The boost.python library is powerful, sometimes subtle, and, when
interacting with python objects, tries to make it possible to write
C++ that “feels” like Python. This is as compared with the Python C
API, where the experience is very far removed from writing python
code.

Part of making C++ feel more like Python is allowing natural
assignment of C++ objects to Python variables. For instance, assigning
an STL string to a python object looks like this:

// Create a C++ string
std::string msg("Hello, Python");

// Assign it to a python object
boost::python::object py_msg = msg;

Likewise (though somewhat less naturally), it is also important to be
able to extract C++ objects from Python objects. Boost.python provides
the extract type for this:

boost::python::object obj = ... ;
std::string msg = boost::python::extract<std::string>(obj);

To allow this kind of natural assignment, boost.python provides a
system for registering converters between the languages. Unfortunately, the boost.python documentation does a pretty poor job of describing how to write them. A bit of searching on the internet will turn up a few links like these:

While these are fine (and, in truth, are the basis for what I know
about the conversion system), they are not as explicit as I would
like.

So, in an effort to clarify the conversion system both for myself and
(hopefully) others, I wrote this little primer. I’ll step through a
full example showing how to write converters for Qt’s QString class. In the end, you should have all the information you need to write and register your own converters.

Converting QString

A boost.python type converter consists of two major parts. The first
part, which is generally the simpler of the two, converts a C++ type
into a Python type. I’ll refer to this as the to-python converter. The
second part converts a Python object into a C++ type. I’ll refer to
this as the from-python converter.

In order to have your converters be used at runtime, the boost.python
framework requires you to register them. The boost.python API provides
separate methods for registering to-python and from-python
converters. Because of this, you are free to provide conversion in
only one direction for a type if you so choose.

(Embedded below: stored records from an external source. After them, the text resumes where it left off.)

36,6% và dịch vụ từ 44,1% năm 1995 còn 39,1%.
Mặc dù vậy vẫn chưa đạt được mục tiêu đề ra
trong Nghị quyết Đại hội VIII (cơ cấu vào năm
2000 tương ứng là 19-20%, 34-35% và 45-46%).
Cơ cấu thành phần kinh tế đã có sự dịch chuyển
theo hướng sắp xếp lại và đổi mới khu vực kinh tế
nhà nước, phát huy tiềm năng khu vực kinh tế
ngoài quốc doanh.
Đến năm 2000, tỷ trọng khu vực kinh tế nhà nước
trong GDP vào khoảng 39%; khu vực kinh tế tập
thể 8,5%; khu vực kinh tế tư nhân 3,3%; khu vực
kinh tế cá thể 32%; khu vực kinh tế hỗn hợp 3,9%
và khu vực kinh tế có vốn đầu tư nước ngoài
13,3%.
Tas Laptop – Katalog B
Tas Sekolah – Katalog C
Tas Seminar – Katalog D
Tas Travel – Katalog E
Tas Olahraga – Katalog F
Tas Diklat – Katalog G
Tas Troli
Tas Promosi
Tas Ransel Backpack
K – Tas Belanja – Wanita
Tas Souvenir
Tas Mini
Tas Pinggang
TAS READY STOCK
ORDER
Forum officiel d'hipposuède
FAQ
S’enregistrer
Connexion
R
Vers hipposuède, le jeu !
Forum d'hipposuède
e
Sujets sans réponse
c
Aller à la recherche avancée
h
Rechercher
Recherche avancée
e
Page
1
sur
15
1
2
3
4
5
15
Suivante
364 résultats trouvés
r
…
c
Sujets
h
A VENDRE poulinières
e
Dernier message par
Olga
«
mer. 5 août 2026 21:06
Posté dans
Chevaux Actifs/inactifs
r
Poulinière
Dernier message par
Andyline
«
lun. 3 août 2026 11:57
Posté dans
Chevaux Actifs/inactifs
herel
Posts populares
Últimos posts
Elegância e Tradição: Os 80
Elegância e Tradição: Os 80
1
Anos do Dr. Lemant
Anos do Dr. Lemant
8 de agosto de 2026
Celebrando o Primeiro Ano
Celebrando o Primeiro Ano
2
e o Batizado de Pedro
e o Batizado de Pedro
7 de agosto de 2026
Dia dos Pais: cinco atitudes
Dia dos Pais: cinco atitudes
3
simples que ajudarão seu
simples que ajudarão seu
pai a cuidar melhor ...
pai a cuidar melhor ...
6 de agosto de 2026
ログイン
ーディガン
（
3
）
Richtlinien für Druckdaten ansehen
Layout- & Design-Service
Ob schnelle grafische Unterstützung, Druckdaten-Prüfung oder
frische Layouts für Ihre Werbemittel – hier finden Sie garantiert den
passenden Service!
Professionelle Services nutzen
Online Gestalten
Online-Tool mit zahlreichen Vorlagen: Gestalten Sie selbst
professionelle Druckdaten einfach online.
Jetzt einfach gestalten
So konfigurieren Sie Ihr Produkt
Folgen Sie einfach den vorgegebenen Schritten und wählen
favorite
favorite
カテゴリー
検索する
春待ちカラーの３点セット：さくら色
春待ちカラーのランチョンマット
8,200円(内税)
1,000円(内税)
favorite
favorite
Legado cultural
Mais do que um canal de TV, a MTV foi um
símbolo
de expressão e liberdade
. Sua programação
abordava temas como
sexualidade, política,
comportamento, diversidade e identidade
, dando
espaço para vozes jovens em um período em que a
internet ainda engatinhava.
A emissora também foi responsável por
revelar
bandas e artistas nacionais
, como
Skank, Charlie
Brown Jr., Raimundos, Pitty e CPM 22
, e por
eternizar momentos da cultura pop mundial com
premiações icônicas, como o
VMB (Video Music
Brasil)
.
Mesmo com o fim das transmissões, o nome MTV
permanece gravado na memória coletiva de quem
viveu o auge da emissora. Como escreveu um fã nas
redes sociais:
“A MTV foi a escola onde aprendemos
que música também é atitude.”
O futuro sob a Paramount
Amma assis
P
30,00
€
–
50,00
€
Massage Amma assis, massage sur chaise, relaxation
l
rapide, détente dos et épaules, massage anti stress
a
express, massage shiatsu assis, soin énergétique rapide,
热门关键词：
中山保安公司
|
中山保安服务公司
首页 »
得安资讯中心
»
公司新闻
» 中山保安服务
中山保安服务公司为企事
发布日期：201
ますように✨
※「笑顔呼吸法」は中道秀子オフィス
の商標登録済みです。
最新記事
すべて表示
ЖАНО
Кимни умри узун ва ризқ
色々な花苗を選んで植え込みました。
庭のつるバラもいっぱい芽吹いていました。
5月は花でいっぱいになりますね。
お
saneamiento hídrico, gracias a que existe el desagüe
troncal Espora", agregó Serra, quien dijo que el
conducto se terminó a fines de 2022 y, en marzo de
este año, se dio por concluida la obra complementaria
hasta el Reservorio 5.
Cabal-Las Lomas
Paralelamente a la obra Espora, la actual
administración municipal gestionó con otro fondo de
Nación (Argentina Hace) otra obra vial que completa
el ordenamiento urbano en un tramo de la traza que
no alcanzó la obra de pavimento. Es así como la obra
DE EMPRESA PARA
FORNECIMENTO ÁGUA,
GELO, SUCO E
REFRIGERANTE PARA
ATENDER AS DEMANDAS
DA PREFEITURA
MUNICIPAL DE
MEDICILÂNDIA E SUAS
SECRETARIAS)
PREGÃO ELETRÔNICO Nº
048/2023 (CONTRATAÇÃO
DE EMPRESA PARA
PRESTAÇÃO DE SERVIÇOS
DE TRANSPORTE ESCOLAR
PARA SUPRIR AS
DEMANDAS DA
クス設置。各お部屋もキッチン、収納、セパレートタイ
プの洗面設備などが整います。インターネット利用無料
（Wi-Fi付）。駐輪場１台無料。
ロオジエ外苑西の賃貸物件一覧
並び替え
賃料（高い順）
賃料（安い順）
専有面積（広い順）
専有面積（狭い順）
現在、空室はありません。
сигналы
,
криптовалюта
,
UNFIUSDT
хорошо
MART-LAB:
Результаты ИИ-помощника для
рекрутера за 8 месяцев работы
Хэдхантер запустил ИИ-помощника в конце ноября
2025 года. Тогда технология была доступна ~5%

Note that, for certain elements of what I’m about to describe, there
is more than one way to do things. For example, in some cases where I
choose to use static member functions, you could also use free
functions. I won’t point these out, but if you wear your C++
thinking-cap you should be able to see what is mandatory and what
isn’t.

to-python Converters

A to-python converter converts a C++ type to a Python object. From an
API perspective, a to-python converter is used any time that you
construct a boost::python::object from another C++ type. For
example:

// Construct object from an int
boost::python::object int_obj(42);

// Construct object from a string
boost::python::object str_obj = std::string("llama");

// Construct object from a user-defined type
Foo foo;
boost::python::object foo_obj(foo);

You implement a to-python converter using a struct with static member
function named convert. convert takes the C++ object to be
converted as its argument, and it returns a PyObject*. A
to-python converter for QStrings looks like this:

/** to-python convert to QStrings */
struct QString_to_python_str
{
    static PyObject* convert(QString const& s)
      {
        return boost::python::incref(
          boost::python::object(
            s.toLatin1().constData()).ptr());
      }
};

The crux what this does is as follows:

  1. Extract the QString’s underlying character data using
    toLatin1().constData()
  2. Construct a boost::python::object with the character data
  3. Retrieve the boost::python::object’s PyObject* with the ptr()
    function
  4. Increment the reference count on the PyObject* and return that
    pointer.

That last step bears a little explanation. Suppose that you didn’t
increment the ref-count on the returned pointer. As soon as the
function returned, the boost::python::object in the function would
destruct, thereby reducing the ref-count to zero. When the PyObject’s
ref-count goes to zero, Python will consider the object dead and it
may be garbage-collected, meaning you would return a deallocated
object from convert().

Once you’ve written the to-python converter for a type, you need to
register it with boost.python’s runtime. You do this with the
aptly-named to_python_converter template:

// register the QString-to-python converter
boost::python::to_python_converter<
  QString,
  QString_to_python_str>()

The first template parameter is the C++ type for which you’re
registering a converter. The second is the converter struct. Notice
that this registration process is done at runtime; you need to call
the registration functions before you try to do any custom type
converting.

from-python Converters

from-python converters are slightly more complex because, beyond simply
providing a function to convert from Python to C++, they also have to
provide a function that determines if a Python type can safely be
converted to the C++ type. Likewise, they often require more knowledge
of the Python C API.

from-python converters are used whenever boost.python’s extract
type is called. For example:

// get an int from a python object
int x = boost::python::extract<int>(int_obj);

// get an STL string from a python object
std::string s = boost::python::extract<std::string>(str_obj);

// get a user-defined type from a python object
Foo foo = boost::python::extract<Foo>(foo_obj);

The recipe I use for creating from-python converters is similar to
to-python converters: create a struct with some static methods and
register those with the boost.python runtime system.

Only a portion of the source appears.